Lastly, companies need to implement better monitoring and BCP / DR for their business. In the case of CrowdStrike, they should have had monitoring in place that immediately detected their products going offline and they should have had the ability to roll back or revert to the last known good state. Going a step further they could even change the behavior of their software where instead of causing a kernel panic that crashes the system, the OS recovers gracefully and automatically rolls back to the last known good state. However, the reality is sophisticated logic like this costs money to develop and it is difficult for development teams to justify this investment unless the company has felt a financial penalty for their failures.

Cloud environments still need to follow IT operations best practices by completing a business impact analysis and implementing a BCP / DR plan.

Contracts & Liability

Speaking of financial penalties, the big question is whether or not CrowdStrike can be held liable for the global outage. My guess is this will depend on what it says in their contracts. Most contracts have a clause that limits liability for both sides and so CrowdStrike could certainly face damages within those limits (probably only a few million at most). It is more likely CrowdStrike will face losses for new customers and existing customers that are up for contract renewal. Some customers will terminate their contracts. Others will negotiate better terms or expect larger discounts on renewal to make up for the outage. At most this will hit CrowdStrike for the next 3 to 5 years (depending on contract length) and then the pricing and terms will bounce back. It will be difficult for customers to exit CrowdStrike en masse because it is already a sunk cost and companies wont want to spend the time or energy to deploy a new technology. Some of the largest customers may have the best terms and ability to extract concessions from CrowdStrike, but overall I don’t think this will impact them for very long and I don’t think they will be held legally liable in any material sense.

Delta Lags Industry Standard

If CrowdStrike isn’t going to be held legally liable, what happens to Delta and their claimed lost $500M? Let’s look at some facts. First, as CrowdStrike has rightfully pointed out, Delta lagged the world for recovering from this event. They took about 20 times longer to get back to normal operations than other airlines and large companies. This points to clear underinvestment in identifying critical points of failure (their crew scheduling application) and developing sufficient plans to backup and recover if critical parts of their operation failed.

Second, Delta clearly hasn’t designed their operations for ease of management or resiliency. They have also failed to perform an adequate Business Impact Analysis (BIA) or properly test their BCP / DR plans.
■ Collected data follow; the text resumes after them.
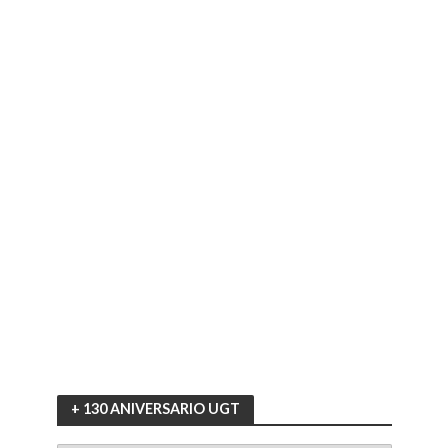
+ 130 ANIVERSARIO UGT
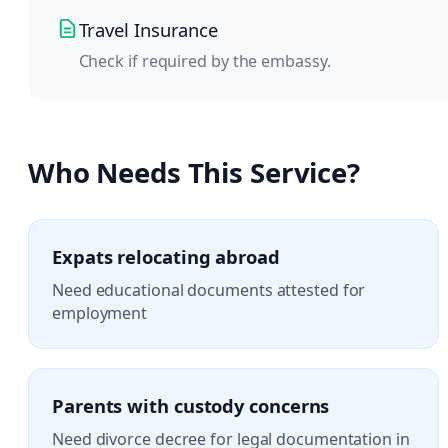
Travel Insurance
Check if required by the embassy.
Who Needs This Service?
Expats relocating abroad
Need educational documents attested for
employment
Parents with custody concerns
Need divorce decree for legal documentation in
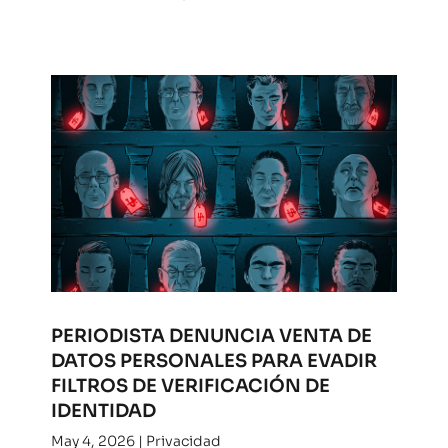
PERIODISTA DENUNCIA VENTA DE
DATOS PERSONALES PARA EVADIR
FILTROS DE VERIFICACIÓN DE
IDENTIDAD
May 4, 2026
|
Privacidad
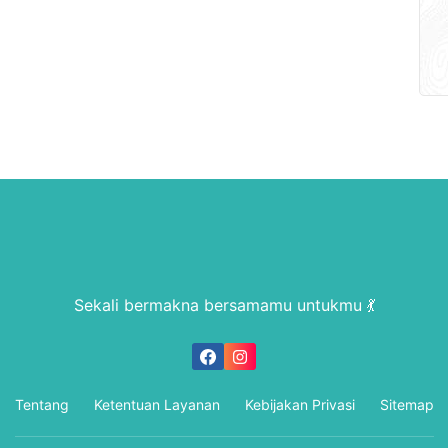
Sekali bermakna bersamamu untukmu 💃
Tentang
Ketentuan Layanan
Kebijakan Privasi
Sitemap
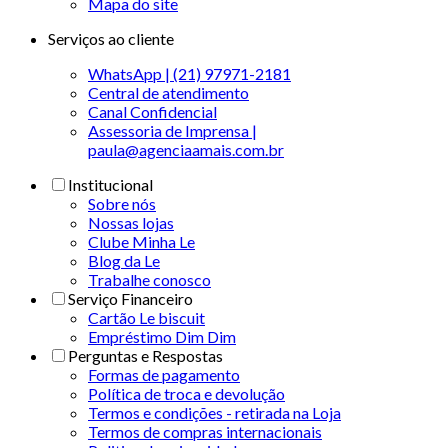
Mapa do site
Serviços ao cliente
WhatsApp | (21) 97971-2181
Central de atendimento
Canal Confidencial
Assessoria de Imprensa |
paula@agenciaamais.com.br
Institucional
Sobre nós
Nossas lojas
Clube Minha Le
Blog da Le
Trabalhe conosco
Serviço Financeiro
Cartão Le biscuit
Empréstimo Dim Dim
Perguntas e Respostas
Formas de pagamento
Política de troca e devolução
Termos e condições - retirada na Loja
Termos de compras internacionais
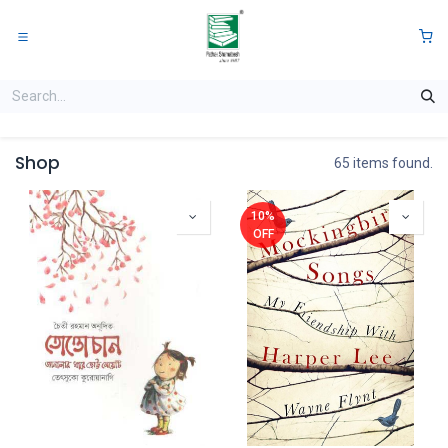
Skip to Content
0
Shop
65 items found.
10%
OFF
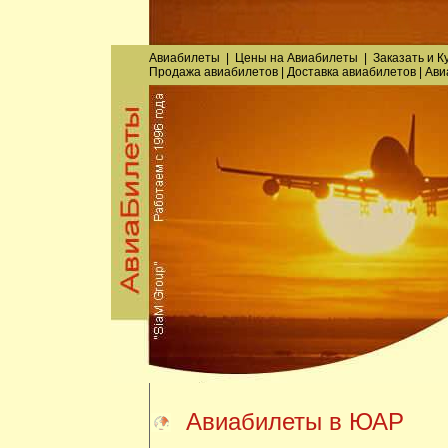
Авиабилеты
|
Цены на Авиабилеты
|
Заказать
и
К
Продажа авиабилетов
|
Доставка авиабилетов
|
Ави
Авиабилеты в ЮАР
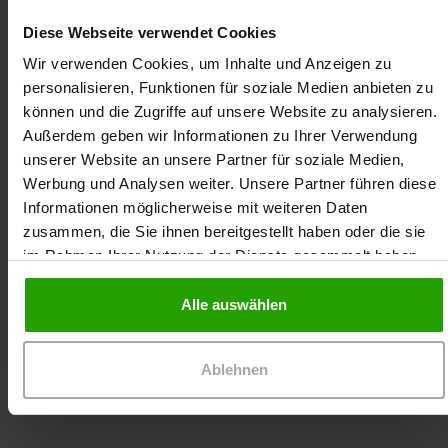
Diese Webseite verwendet Cookies
Wir verwenden Cookies, um Inhalte und Anzeigen zu
personalisieren, Funktionen für soziale Medien anbieten zu
können und die Zugriffe auf unsere Website zu analysieren.
Außerdem geben wir Informationen zu Ihrer Verwendung
unserer Website an unsere Partner für soziale Medien,
Werbung und Analysen weiter. Unsere Partner führen diese
Informationen möglicherweise mit weiteren Daten
Thomas Teicher arbeitet seit 7 Jahren als PTA in
zusammen, die Sie ihnen bereitgestellt haben oder die sie
öffentlichen Apotheken und ist seit 4 Jahren als
im Rahmen Ihrer Nutzung der Dienste gesammelt haben.
freiberuflicher Trainer in ganz Deutschland
unterwegs. Seit August 2021 unterstützt er das
Alle auswählen
Moderatoren-Team von Dr. Ausbüttel.
Ablehnen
I don’t know any specifics about their underlying IT operations, but a few recommendations come to mind such as implementing active / active instances for critical services and moving to thin clients or PXE boot for airport kiosks and terminals. Remove the need for a human to touch any of these systems physically, and instead implement processes to remotely identify, manage and recover these systems from a variety of different failure scenarios. Clearly Delta has a big gap in their IT Operations processes and their customers suffered as a result.

Wrapping Up

What the CrowdStrike event highlights is the need for companies to prioritize quality, resiliency and stability over speed to market. The National Cybersecurity Strategy has identified software defects as a strategic imperative because they lead to vulnerabilities, supply chain compromise and global outages. Companies with the size and reach of CrowdStrike can no longer afford to prioritize speed over all else and instead need to shift to a more mature and higher quality SDLC. In addition, companies that use popular software need to consider diversifying their supply chain, implementing IT operations best practices (like SRE) and implementing a mature BCP and DR plan on par with industry standards.

What the CrowdStrike event highlights is the need for companies to prioritize quality, resiliency and stability over speed to market.
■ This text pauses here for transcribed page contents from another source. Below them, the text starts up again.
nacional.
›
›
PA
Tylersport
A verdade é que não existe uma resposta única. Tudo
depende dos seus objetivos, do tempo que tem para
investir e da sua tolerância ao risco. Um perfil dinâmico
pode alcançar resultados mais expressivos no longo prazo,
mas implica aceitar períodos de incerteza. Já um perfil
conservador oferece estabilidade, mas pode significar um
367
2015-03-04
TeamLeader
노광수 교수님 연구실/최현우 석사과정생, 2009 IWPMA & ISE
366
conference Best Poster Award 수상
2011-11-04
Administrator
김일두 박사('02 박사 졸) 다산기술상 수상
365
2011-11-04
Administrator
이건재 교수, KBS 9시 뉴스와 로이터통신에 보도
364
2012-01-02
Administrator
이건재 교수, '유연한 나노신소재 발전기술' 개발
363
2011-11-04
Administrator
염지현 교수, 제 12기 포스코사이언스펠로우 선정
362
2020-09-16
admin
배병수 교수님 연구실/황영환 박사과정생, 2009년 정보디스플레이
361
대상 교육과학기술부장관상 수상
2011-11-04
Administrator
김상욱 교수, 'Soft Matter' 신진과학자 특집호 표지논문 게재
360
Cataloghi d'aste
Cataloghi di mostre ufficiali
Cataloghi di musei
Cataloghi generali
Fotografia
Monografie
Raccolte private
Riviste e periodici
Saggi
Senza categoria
When it comes to holding companies liable for global outages, like the one two weeks ago, I think it will be difficult for this to play out in the courts without resorting to a legal tit-for-tat that no one wins. Instead, the market and customers need to weigh in and hold these companies accountable through share prices, contractual negotiation or even switching to a competitor. Given the complexity of modern software, I don’t think companies should be held liable for software flaws because it is impossible to eliminate all flaws. Additionally, modern SDLCs and CI/CD pipelines are exceptionally complex and this complexity can often result in failure. This is why BCP/DR and SRE is so important, so you can recover quickly if needed. Yes, CrowdStrike could have done better, but clearly Delta wasn’t even meeting industry standards. Instead of questioning whether companies should be held liable for software flaws, a better question is: At what point does a company become so essential that they by default become critical infrastructure?

A CISO’s Analysis Of the CrowdStrike Global Outage

Overnight from July 18 to July 19, 2024, Windows systems running CrowdStrike ceased functioning and displayed the blue screen of death (BSOD). As people woke up on the morning of July 19th they discovered a wide reaching global outage of the consumer services they rely on for their daily lives, such as healthcare, travel, fast food and even emergency services. The ramifications of this event will continue to be felt for at least the next week as businesses recover from the outage and investors react to the realization that global businesses are extremely fragile when it comes to technology and business operations.

Technical Details

An update by CrowdStrike (CS) to the C-00000291*.sys file dated 0409UTC was pushed to all customers running CS Falcon agents. This file was corrupt (reports indicate a null byte header issue) and when Windows attempted to load this file it crashed. Rebooting the impacted systems does not resolve the issue because of the way CS Falcon works. CS Falcon has access to the inner workings of the operating system (kernel) such as memory access, drivers, and registry entries that allow CS to detect malicious software and activity. The CS Falcon agent is designed to receive updates automatically in order to keep the agent up to date with the latest detections. In this case, the update file was not properly tested and somehow made it through Quality Assurance and Quality Control, before being pushed globally to all CS customers. Additionally, CrowdStrike customers are clearly running CS Falcon on production systems and do not have processes in place to stage updates to CS Falcon in order to minimize the impact of failed updates (more on this below).

Global Impact

This truly is a global outage and the list of industries is far reaching attesting to the success of CS, but also the risks that can impact your software supply chain. As of Monday, Delta airlines is still experiencing flight cancellations and delays as a result of impacts to their pilot scheduling system. The list of impacted companies can be found here, here and here, but I’ll provide a short list as follows:

Travel – United, Delta, American, major airports

Banking and Trading – VISA, stock exchanges

Emergency & Security Services – Some 911 services and ADT

Cloud Providers – AWS, Azure

Consumer – Starbucks, McDonalds, FedEx

Once the immediate global impact subsides, there will be plenty of finger pointing at CrowdStrike for failing to properly test an update, but what this event clearly shows is a lack of investment by some major global companies in site reliability engineering (SRE), business continuity planning (BCP), disaster recovery (DR), business impact analysis (BIA) and proper change control. If companies were truly investing in SRE, BCP, DR and BIA beyond a simple checkbox exercise, this failed update would have been a non-event. Businesses would have simply executed their BCP / DR plan and failed over, or immediately recovered their critical services to get back up and running (which some did). Or, if they are running proper change control along immutable infrastructure they could have immediately rolled back to the last good version with minimal impact. Clearly, more work needs to be done by all of these companies to improve their plans, processes and execution when a disruptive event occurs.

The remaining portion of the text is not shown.